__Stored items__
- Opening Delimiter -

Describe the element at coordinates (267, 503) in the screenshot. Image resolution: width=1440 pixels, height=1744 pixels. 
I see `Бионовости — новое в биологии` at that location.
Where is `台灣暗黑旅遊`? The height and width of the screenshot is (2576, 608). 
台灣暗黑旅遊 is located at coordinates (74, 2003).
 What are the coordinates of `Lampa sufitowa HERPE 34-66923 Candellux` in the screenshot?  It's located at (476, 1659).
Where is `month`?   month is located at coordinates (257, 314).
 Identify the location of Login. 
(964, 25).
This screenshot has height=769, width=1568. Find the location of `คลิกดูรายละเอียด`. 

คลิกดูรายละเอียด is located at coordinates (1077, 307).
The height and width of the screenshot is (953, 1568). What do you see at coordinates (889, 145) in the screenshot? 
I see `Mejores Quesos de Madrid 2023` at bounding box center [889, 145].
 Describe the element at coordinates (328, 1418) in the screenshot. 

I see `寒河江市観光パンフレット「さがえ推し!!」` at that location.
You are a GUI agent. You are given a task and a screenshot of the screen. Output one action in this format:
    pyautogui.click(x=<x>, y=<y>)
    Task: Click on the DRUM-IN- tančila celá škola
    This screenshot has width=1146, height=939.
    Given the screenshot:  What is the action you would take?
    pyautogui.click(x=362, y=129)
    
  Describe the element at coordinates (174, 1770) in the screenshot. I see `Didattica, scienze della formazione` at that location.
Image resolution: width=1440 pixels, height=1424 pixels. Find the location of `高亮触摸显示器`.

- Closing Delimiter -

In full and without alteration, write out the data above.

Describe the element at coordinates (267, 503) in the screenshot. Image resolution: width=1440 pixels, height=1744 pixels. 
I see `Бионовости — новое в биологии` at that location.
Where is `台灣暗黑旅遊`? The height and width of the screenshot is (2576, 608). 
台灣暗黑旅遊 is located at coordinates (74, 2003).
 What are the coordinates of `Lampa sufitowa HERPE 34-66923 Candellux` in the screenshot?  It's located at (476, 1659).
Where is `month`?   month is located at coordinates (257, 314).
 Identify the location of Login. 
(964, 25).
This screenshot has height=769, width=1568. Find the location of `คลิกดูรายละเอียด`. 

คลิกดูรายละเอียด is located at coordinates (1077, 307).
The height and width of the screenshot is (953, 1568). What do you see at coordinates (889, 145) in the screenshot? 
I see `Mejores Quesos de Madrid 2023` at bounding box center [889, 145].
 Describe the element at coordinates (328, 1418) in the screenshot. 

I see `寒河江市観光パンフレット「さがえ推し!!」` at that location.
You are a GUI agent. You are given a task and a screenshot of the screen. Output one action in this format:
    pyautogui.click(x=<x>, y=<y>)
    Task: Click on the DRUM-IN- tančila celá škola
    This screenshot has width=1146, height=939.
    Given the screenshot:  What is the action you would take?
    pyautogui.click(x=362, y=129)
    
  Describe the element at coordinates (174, 1770) in the screenshot. I see `Didattica, scienze della formazione` at that location.
Image resolution: width=1440 pixels, height=1424 pixels. Find the location of `高亮触摸显示器`.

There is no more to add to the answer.